**Extracted material:**
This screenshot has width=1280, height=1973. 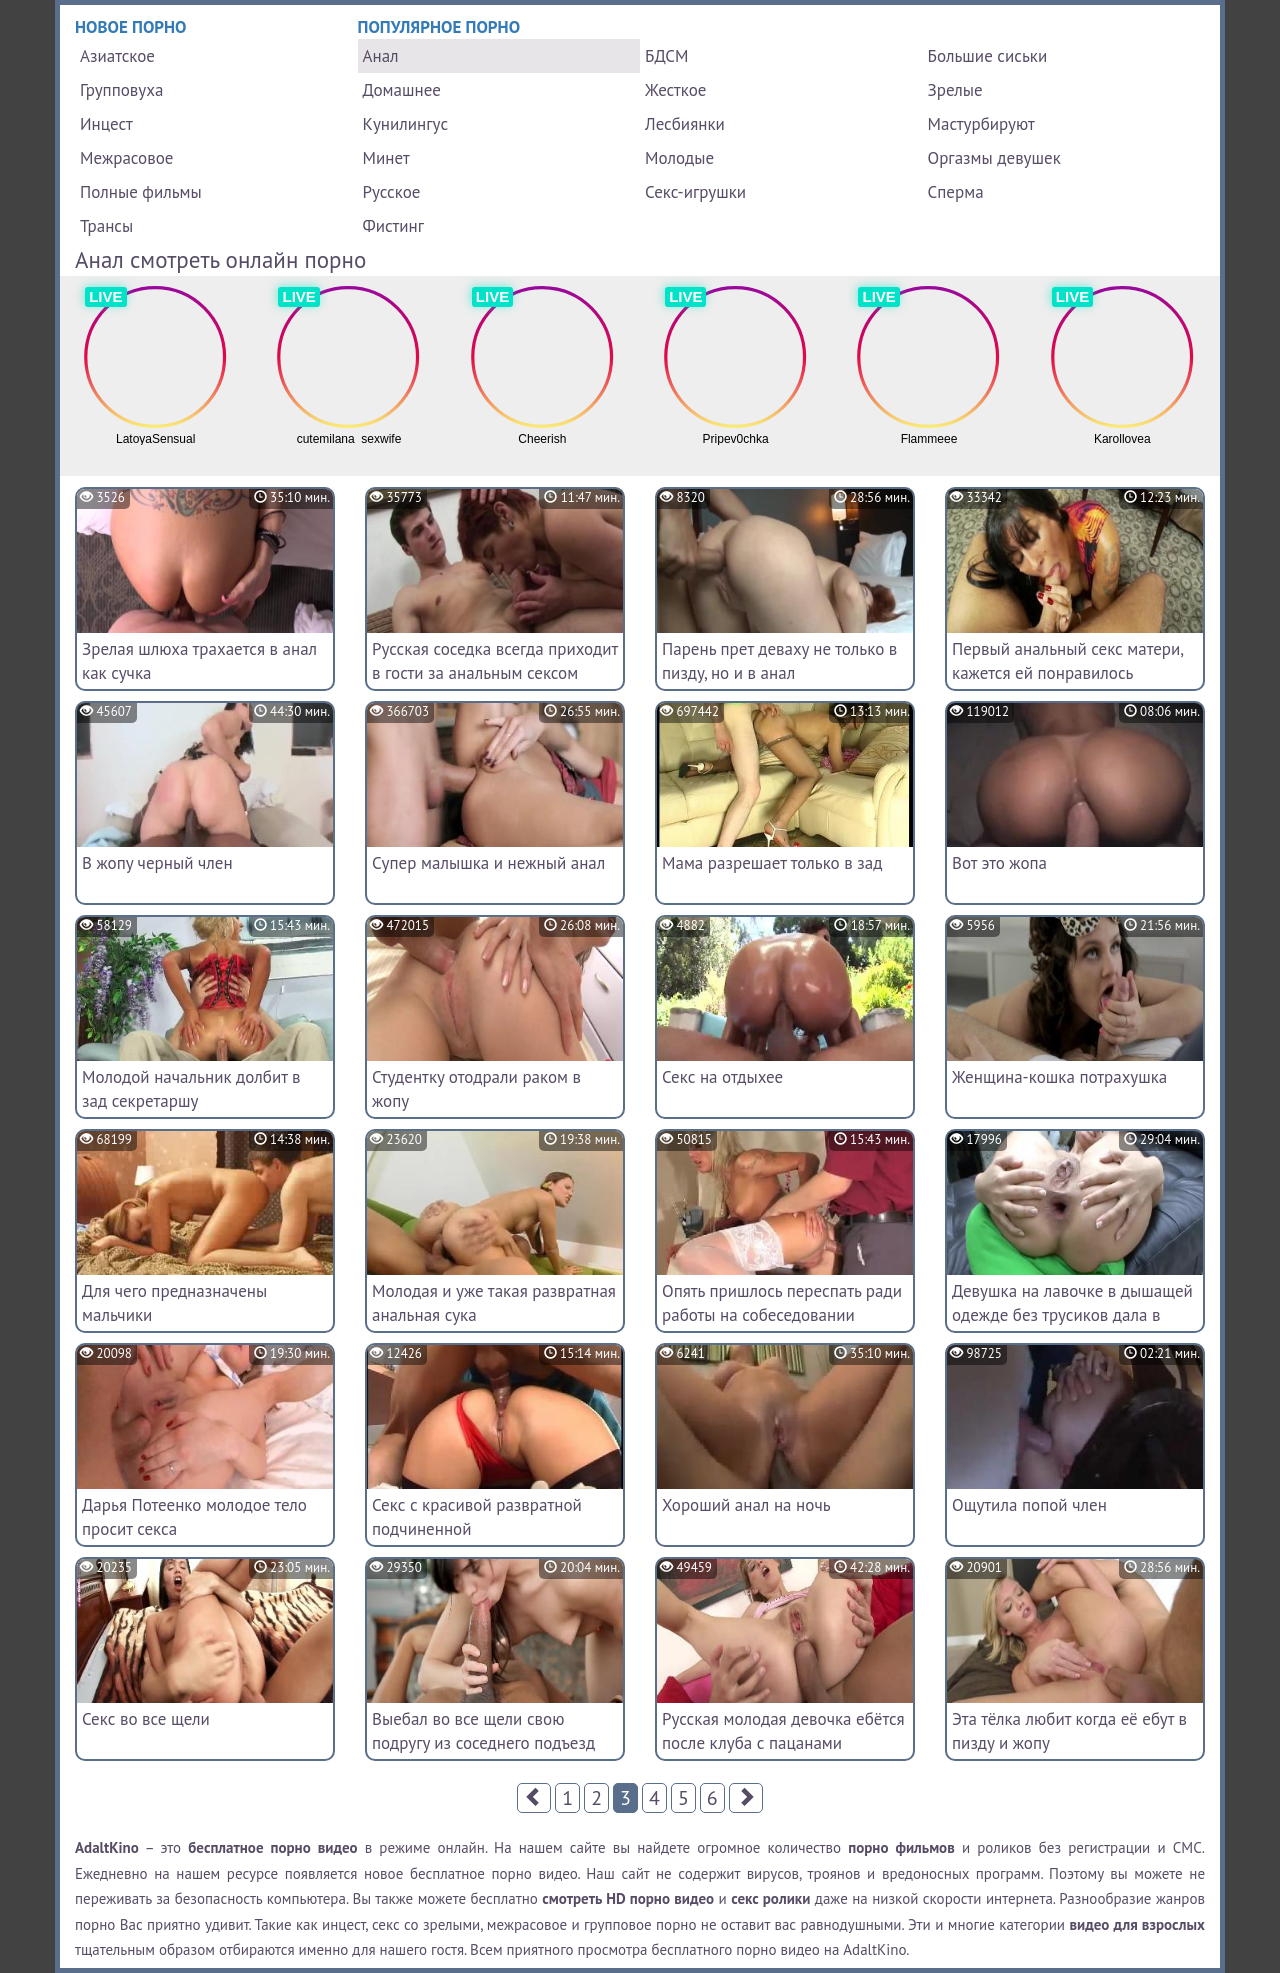 I want to click on Выебал во все щели свою подругу из соседнего подъезд, so click(x=483, y=1731).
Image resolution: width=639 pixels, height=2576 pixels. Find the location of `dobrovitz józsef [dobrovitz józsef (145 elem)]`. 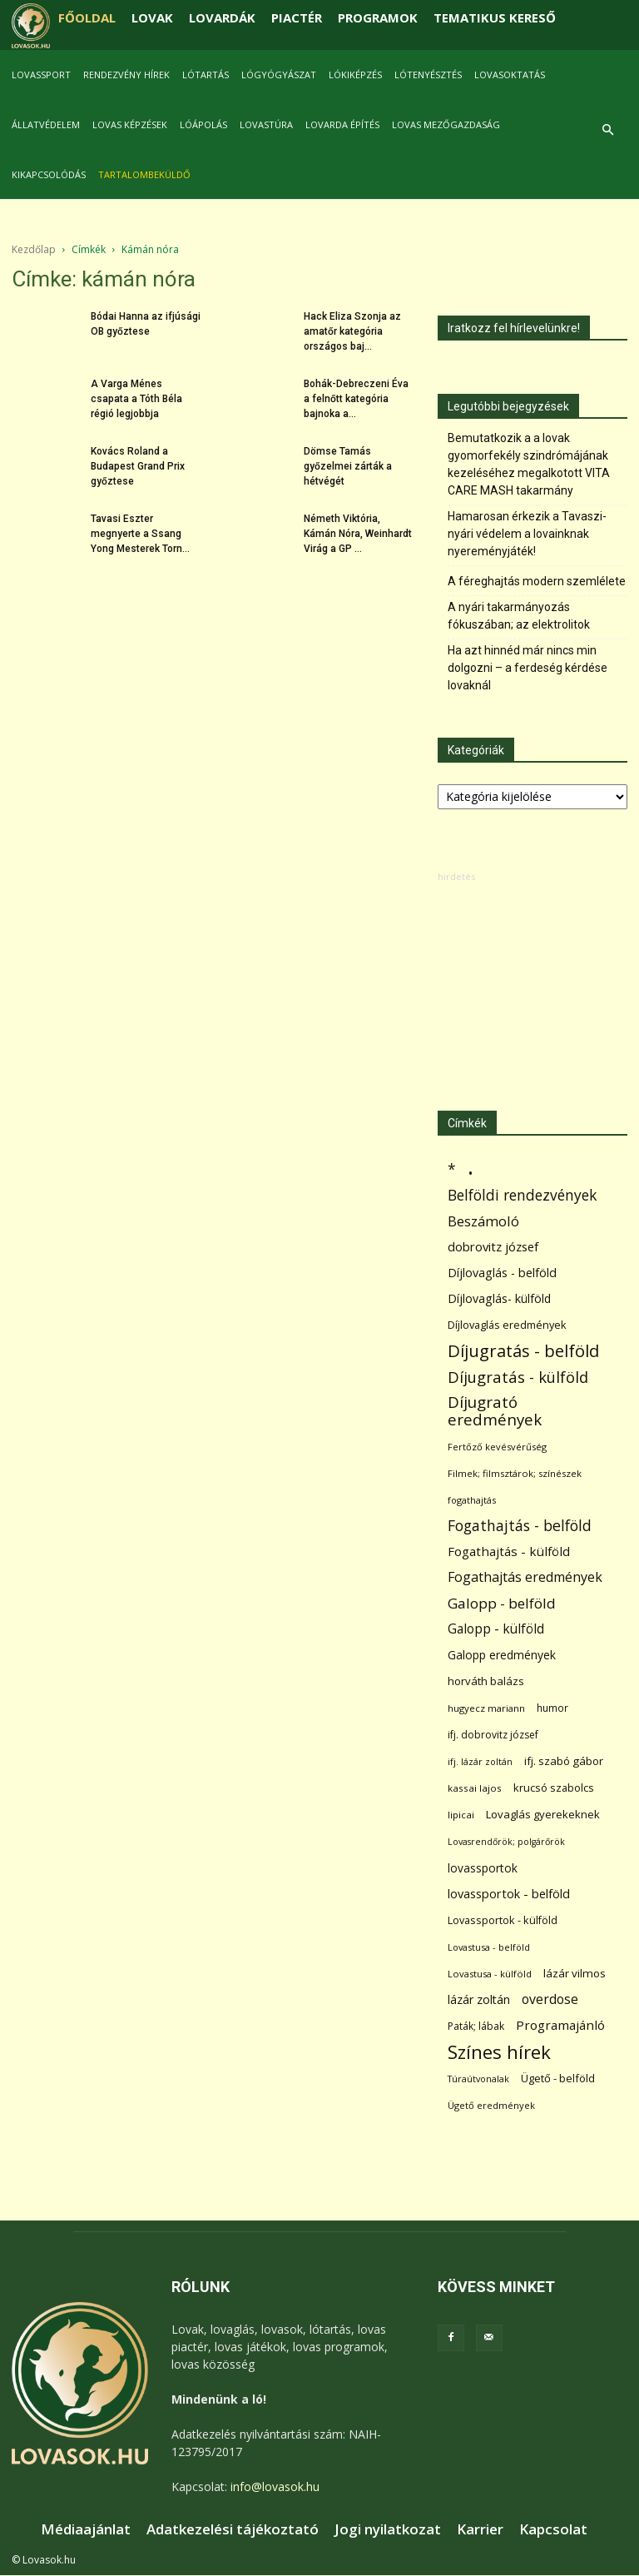

dobrovitz józsef [dobrovitz józsef (145 elem)] is located at coordinates (493, 1246).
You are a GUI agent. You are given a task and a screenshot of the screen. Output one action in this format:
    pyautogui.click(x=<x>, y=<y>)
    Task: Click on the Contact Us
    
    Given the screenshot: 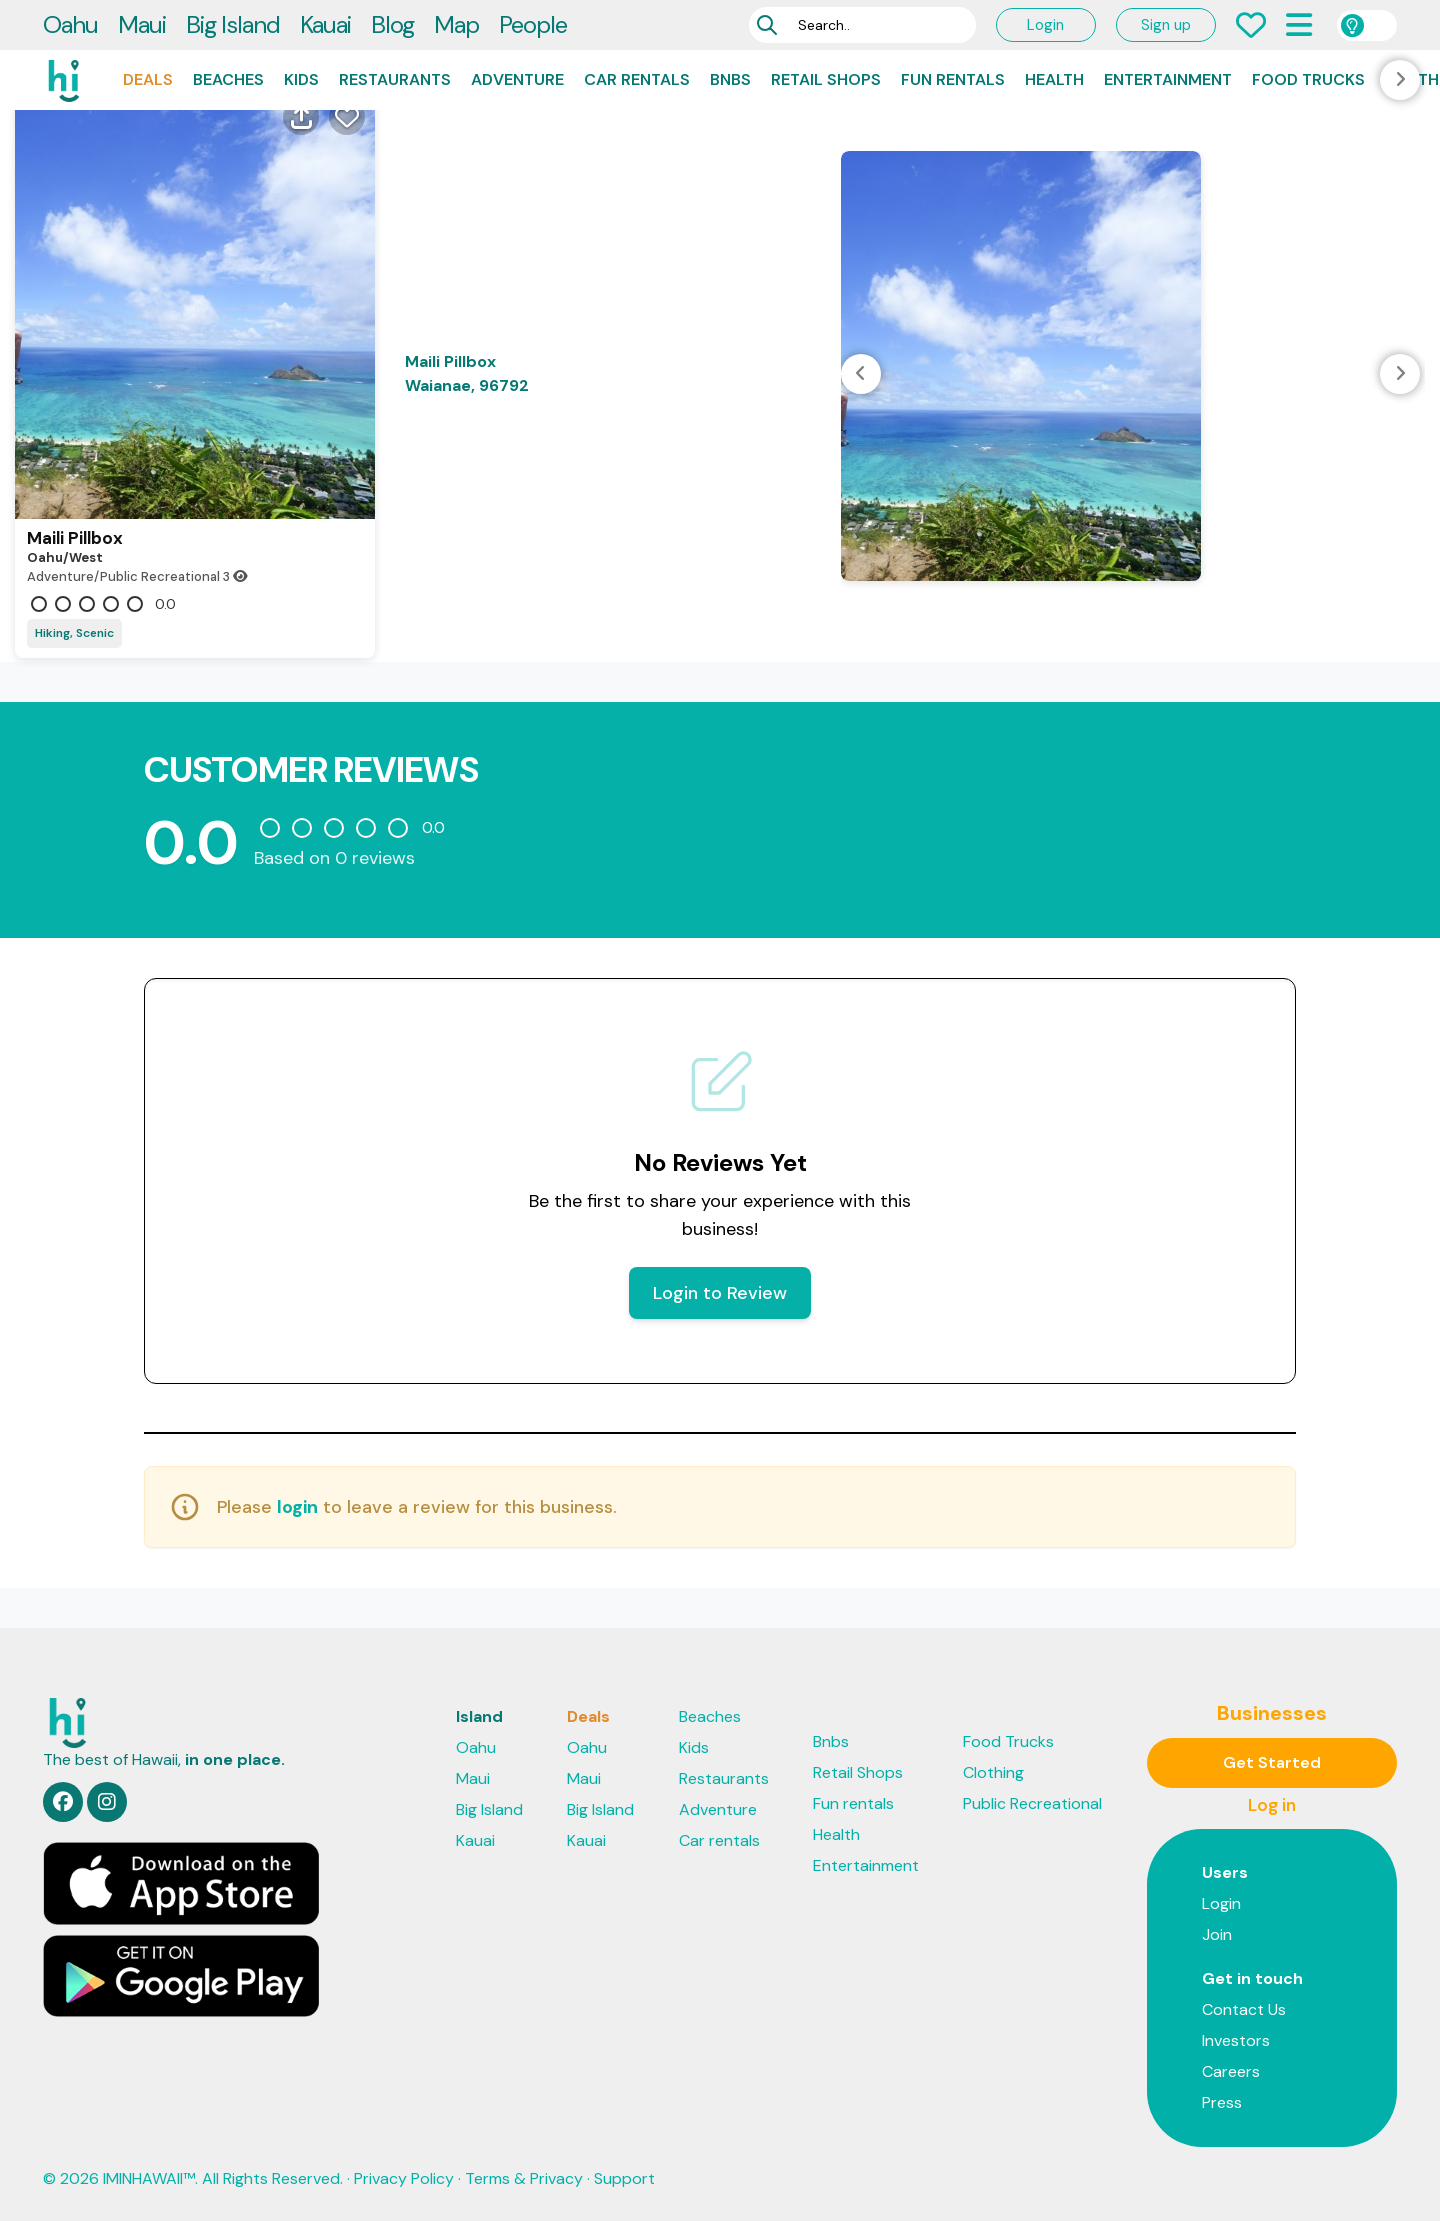 What is the action you would take?
    pyautogui.click(x=1244, y=2009)
    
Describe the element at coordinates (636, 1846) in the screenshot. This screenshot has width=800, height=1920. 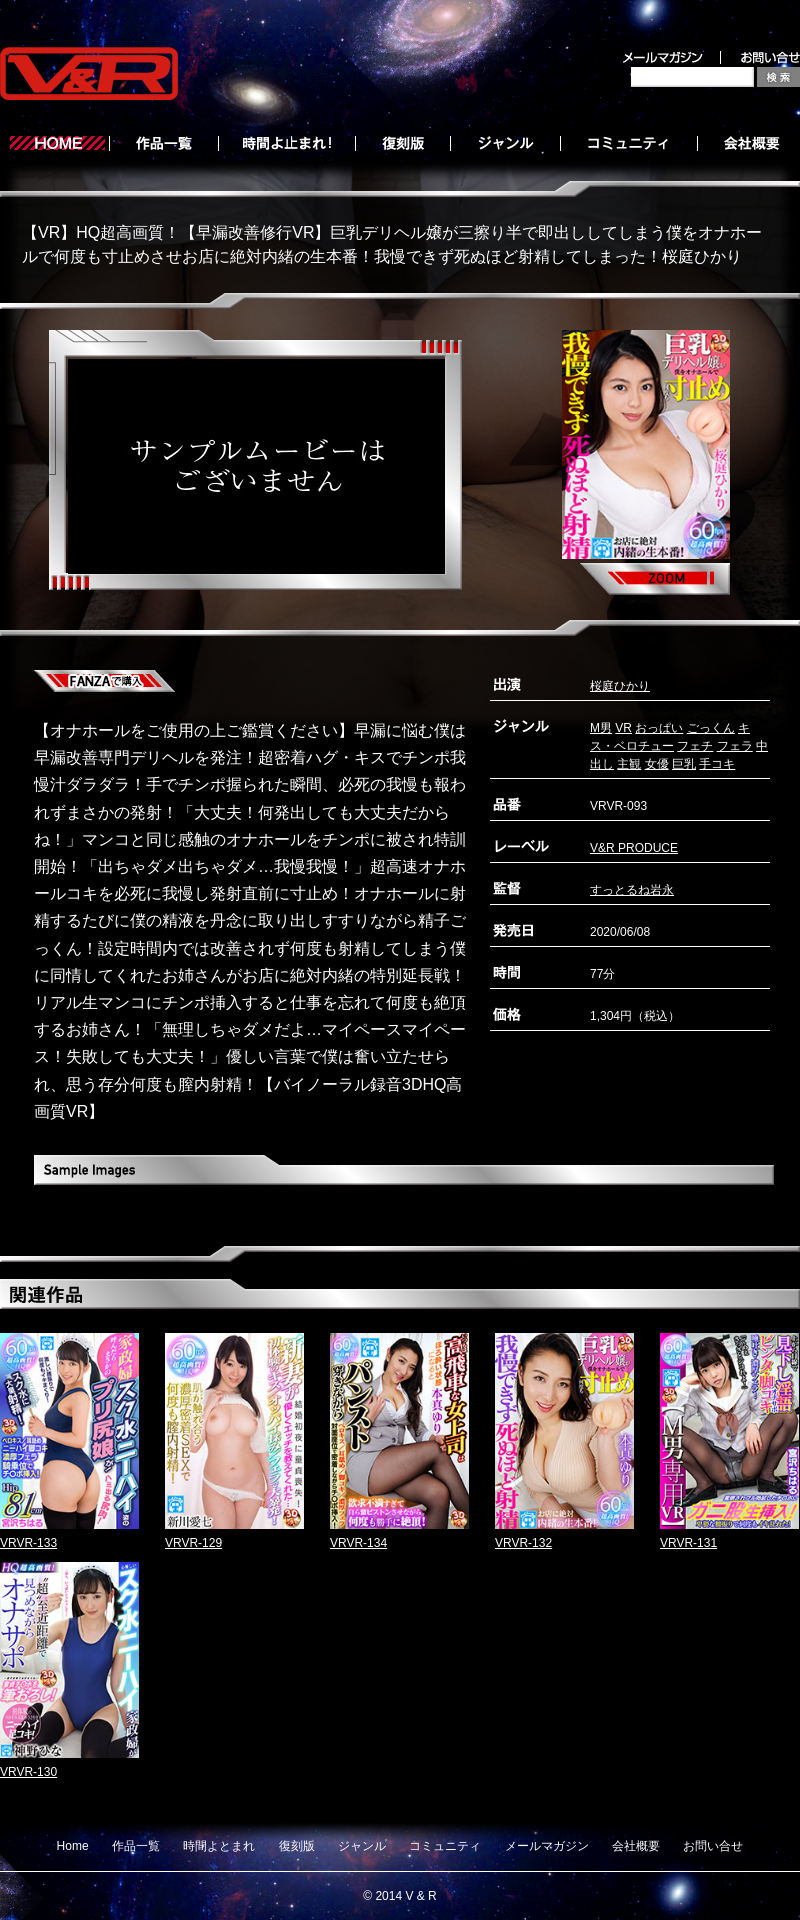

**Requirement:** From the records above, copy only the lines running from the line holding "Image resolution: width=639" through the line holding "Task: Click on the Contact Us", with no pictures.

**Answer space:**
Image resolution: width=639 pixels, height=2576 pixels. Find the location of `dobrovitz józsef [dobrovitz józsef (145 elem)]`. 

dobrovitz józsef [dobrovitz józsef (145 elem)] is located at coordinates (493, 1246).
You are a GUI agent. You are given a task and a screenshot of the screen. Output one action in this format:
    pyautogui.click(x=<x>, y=<y>)
    Task: Click on the Contact Us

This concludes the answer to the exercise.